The work presented in this thesis was focused on the surface modification of biomaterials with combinations of polyethylene glycol (PEG) and bioactive molecules (protein anticoagulants) for improved blood compatibility. Since the fate of biomaterials in contact with blood depends significantly on plasma protein-surface interactions, the objective of this work was to reduce non-specific protein adsorption using PEG and to promote specific protein interactions that could inhibit clot formation using protein anticoagulants as modifiers.

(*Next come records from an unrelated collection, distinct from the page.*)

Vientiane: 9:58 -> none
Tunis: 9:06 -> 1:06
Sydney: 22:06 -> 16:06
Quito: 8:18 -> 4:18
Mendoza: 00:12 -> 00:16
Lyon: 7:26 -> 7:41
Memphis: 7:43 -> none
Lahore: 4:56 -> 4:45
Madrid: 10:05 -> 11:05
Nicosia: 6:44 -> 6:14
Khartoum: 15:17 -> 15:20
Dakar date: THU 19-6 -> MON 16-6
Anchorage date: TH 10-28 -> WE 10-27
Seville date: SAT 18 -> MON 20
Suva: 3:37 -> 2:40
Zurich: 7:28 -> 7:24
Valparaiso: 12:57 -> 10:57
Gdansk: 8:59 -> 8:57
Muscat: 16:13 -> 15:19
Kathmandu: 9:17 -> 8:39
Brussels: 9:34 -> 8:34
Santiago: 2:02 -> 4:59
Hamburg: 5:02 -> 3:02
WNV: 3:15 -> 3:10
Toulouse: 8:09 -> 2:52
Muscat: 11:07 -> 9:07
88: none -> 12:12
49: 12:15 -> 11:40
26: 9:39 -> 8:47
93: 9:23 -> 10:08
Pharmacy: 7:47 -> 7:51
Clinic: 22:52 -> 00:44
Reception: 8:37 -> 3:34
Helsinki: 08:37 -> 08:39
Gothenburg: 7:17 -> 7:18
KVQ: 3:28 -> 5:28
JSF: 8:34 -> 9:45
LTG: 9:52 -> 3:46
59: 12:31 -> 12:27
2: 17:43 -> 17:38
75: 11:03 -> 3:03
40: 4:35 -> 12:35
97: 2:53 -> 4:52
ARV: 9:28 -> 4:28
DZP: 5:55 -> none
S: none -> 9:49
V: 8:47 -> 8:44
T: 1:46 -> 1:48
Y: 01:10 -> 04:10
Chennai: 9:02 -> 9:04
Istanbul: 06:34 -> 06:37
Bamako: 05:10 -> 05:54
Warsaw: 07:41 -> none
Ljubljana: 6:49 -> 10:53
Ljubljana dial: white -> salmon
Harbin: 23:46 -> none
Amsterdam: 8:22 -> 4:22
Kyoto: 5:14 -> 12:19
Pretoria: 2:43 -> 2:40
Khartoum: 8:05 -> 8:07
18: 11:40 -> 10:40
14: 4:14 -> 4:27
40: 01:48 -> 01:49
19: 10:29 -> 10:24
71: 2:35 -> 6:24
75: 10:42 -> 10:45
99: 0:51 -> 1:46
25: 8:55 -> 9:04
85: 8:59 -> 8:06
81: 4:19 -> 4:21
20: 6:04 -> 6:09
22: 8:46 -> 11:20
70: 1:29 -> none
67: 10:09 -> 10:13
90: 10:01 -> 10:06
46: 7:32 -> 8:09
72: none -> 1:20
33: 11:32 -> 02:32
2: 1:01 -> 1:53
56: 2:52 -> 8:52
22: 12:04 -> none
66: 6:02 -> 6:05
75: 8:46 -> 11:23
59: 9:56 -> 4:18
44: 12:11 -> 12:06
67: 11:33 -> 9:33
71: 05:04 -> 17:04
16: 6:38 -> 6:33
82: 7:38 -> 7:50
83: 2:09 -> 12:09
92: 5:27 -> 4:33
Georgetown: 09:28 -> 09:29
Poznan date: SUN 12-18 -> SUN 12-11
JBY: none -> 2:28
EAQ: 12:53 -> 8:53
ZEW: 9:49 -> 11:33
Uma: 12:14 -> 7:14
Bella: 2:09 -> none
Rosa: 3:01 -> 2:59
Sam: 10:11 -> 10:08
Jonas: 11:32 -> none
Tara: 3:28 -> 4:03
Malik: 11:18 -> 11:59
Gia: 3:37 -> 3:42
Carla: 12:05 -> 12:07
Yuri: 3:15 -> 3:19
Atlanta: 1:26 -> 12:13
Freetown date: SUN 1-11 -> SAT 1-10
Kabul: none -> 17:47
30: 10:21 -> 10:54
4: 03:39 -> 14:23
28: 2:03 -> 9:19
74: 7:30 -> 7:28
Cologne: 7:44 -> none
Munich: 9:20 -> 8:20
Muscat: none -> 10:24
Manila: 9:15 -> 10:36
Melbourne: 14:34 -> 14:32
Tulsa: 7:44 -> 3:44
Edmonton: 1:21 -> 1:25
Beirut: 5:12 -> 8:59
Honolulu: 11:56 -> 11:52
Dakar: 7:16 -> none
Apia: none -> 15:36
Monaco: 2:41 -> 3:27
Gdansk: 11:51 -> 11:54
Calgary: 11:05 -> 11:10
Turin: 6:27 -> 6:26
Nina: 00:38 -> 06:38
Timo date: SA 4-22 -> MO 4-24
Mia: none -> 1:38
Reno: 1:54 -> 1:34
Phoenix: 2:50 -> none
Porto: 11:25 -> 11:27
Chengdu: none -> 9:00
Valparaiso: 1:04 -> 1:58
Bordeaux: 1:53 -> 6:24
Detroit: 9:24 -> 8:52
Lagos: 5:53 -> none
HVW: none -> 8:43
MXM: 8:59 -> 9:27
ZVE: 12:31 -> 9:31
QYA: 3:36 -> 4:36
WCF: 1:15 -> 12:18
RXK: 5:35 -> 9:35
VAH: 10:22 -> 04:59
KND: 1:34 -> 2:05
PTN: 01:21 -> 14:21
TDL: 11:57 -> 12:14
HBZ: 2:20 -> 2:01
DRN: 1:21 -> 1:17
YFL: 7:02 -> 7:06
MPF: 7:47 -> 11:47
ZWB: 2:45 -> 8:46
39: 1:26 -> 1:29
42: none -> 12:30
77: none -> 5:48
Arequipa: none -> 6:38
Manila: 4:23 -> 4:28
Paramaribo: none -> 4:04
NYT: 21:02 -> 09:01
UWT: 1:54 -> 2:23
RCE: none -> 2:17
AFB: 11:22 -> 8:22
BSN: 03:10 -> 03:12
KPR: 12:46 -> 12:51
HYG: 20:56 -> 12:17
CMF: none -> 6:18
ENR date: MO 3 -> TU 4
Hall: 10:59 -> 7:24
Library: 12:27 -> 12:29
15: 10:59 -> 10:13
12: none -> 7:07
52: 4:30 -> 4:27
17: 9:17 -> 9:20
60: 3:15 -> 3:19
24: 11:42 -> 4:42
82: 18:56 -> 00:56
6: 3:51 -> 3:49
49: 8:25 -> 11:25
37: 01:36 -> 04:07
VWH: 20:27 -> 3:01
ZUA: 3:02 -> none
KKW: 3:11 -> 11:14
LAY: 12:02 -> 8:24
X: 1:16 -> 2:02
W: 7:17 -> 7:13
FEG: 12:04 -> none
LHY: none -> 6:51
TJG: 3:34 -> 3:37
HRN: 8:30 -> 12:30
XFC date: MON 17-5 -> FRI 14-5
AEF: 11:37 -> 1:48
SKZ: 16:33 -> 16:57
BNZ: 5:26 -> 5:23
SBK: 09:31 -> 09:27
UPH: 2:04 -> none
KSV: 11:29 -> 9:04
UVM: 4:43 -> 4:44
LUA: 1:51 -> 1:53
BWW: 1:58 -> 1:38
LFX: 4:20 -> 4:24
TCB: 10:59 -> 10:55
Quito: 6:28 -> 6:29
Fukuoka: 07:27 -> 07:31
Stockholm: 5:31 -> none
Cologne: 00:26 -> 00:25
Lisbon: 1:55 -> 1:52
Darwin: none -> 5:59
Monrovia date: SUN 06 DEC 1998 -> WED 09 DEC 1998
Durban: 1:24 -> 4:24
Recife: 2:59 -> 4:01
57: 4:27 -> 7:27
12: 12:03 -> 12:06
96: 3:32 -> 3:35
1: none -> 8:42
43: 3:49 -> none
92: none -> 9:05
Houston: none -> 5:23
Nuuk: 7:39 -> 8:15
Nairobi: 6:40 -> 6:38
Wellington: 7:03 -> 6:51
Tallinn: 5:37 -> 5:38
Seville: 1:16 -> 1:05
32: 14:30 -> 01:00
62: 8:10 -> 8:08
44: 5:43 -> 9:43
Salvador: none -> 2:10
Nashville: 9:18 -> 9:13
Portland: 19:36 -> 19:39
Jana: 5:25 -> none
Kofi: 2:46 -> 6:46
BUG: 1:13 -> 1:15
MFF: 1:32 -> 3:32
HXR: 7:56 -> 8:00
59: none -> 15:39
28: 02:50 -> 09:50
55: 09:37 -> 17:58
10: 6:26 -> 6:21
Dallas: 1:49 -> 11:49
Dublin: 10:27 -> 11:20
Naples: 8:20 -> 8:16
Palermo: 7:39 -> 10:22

Two anticoagulant molecules were used in this work: hirudin, a specific inhibitor of thrombin and corn trypsin inhibitor (CTI), a specific inhibitor of clotting factor XIIa. Gold, used as a model substrate, was modified with PEG and anticoagulant molecules using two methods referred to as sequential and direct. In the sequential method PEG was first immobilized on the surface and then the bioactive molecule was attached (conjugated) to the PEG. In the direct method, a PEG-bioactive molecule conjugate was first formed and then immobilized on the surface. Surfaces were characterized by contact angle, ellipsometry and x-ray photoelectron spectroscopy (XPS). Uptake of the bioactive molecules was measured by radiolabeling. Biointeraction studies included plasma protein adsorption, bioactivity assays using chromogenic substrates and clotting time assays. For PEG-hirudin and PEG-CTI surfaces (both direct and sequential) the protein resistance was similar to that of the PEG-alone surfaces. Despite having a lower density of bioactive molecule (both hirudin and CTI), the sequential surfaces showed superior bioactivity compared to the direct ones.

To determine the optimal ratio of free PEG and bioactive molecule-PEG conjugate on the surface (best combination of protein resistance and bioactivity), PEG-CTI was immobilized on gold substrate with varying ratio of conjugated to free PEG using both direct and sequential methods. As the ratio increased, protein resistance was maintained while specific interactions (bioactivity) increased. The optimal composition appeared to be where all PEG molecules are conjugated to a CTI molecule.

In the final part of this project, PEG and CTI were immobilized on polyurethane as a material with applicability to medical device construction. A sequential method was developed for this substrate. Comparison of the PEG-CTI surface with PEG only or CTI only surfaces indicated that the combination of PEG-CTI was effective both in reducing non-specific protein adsorption and promoting the specific interactions of CTI with its target plasma protein, factor XIIa. In fact, the presence of PEG improved CTI interactions with FXIIa compared with CTI only surfaces. Thus, sequential attachment of PEG and CTI may be effective for modifying polyurethane surfaces used in blood-contacting medical devices.

Comments

I put department up there as Biomedical Engineering. The full title should be: School of Biomedical Engineering.